Jevi mulai mengatur strategi, mengubungi adik-adik Gita di asrama untuk merencanakan penjemputan siang ini. Tapi sial, sepertinya mereka tak ke sini hari ini, katanya ada seleksi lomba MTQ.

Cari strategi yang lain, ya, ini. Marilah menoleh ke belakang ke arah jendela. Itu dia, sempak beserta kutang yang dijemur kayak ikan basah yang siap untuk diasapi. Jevi berniat menjadi jelmaan Jaka tarub versi beta, kalau di legenda Jaka tarub mencuri selendang bidadari yang lagi mandi-mandi di air terjun, maka di versi ini Jevi akan menjadi penggodol pakaian dalam wanita itu agar rumah kembali semarak.

Huft, rasanya rasa bubur ini nikmat sekali pagi ini. Beban otak Jevi mulai ringan karena Gita sudah pulang meski wanita itu jadi diam seperti siamang lagi sakit gigi.

***

"Om, bantuin Gita, Om!"

Jevi yang sedang membaca laporan pengeluaran kantor, segera berlari menuju sumber suara. Itu dia, wanita yang sedang membuat kerusuhan di dapur lagi panik-paniknya karena ada api yang berkobar-kobar di dalam kuali.

Muka Gita langsung pucat, jantungnya tadi rasanya mau meloncat, dia takut karena hampir saja dia membuat rumah ini berakhir menggenaskan jika terlambat dapat pertolongan.

"Tinggal apinya dimatiin apa susahnya sih Git? Kalau lu takut api, jangan masak kalau gitu!"

Gita menekurkan kepalanya dalam-dalam. Tak berkata-kata sampai Jevi pergi dari hadapannya. Tapi dia tak akan menyerah untuk terus mencoba. Akan dia praktekkan resep-resep yang selama ini didapatkannya di sekolah memasak sampai dia bisa melakukannya sendiri tanpa bantuan siapa-siapa.

***

Aha ... Jevi sebenarnya tak marah sama sekali dengan kecerobohan Gita tadi. Dia hanya pura-pura saja, agar wanita itu ketakutan seolah-olah itu adalah masalah serius. Aslinya dalam hati Jevi lagi bernyanyi-nyanyi, yessss, Gita akhirnya bisa ngomong lagi.

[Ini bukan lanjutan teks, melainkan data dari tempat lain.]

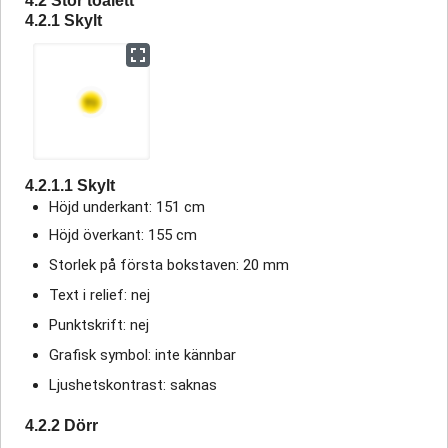
4.2 Stor toalett
4.2.1 Skylt
4.2.1.1 Skylt
Höjd underkant: 151 cm
Höjd överkant: 155 cm
Storlek på första bokstaven: 20 mm
Text i relief: nej
Punktskrift: nej
Grafisk symbol: inte kännbar
Ljushetskontrast: saknas
4.2.2 Dörr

Jevi baringkan tubuhnya di sofa panjang, membaca kembali laporan keuangan itu sambil tiduran. Kalau suasana hatinya baik, dia tak akan berniat nyari-nyari kesalahan, bahkan yang salahpun bisa dia benarkan.

Huft, pagi yang indah, hati yang riang, bunga-bunga bermekaran di taman, burung berkicauan, dan dia mulai membuat perencanaan.

Hari ini dia mau membawa Gita jalan-jalan, Jevi akan menganggapnya sebagai kencan meski tanpa persetujuan. Dan satu lagi, Jevi harus mengatakan perasaannya. Ah, yang ini membuat Jevi jadi deg-degan.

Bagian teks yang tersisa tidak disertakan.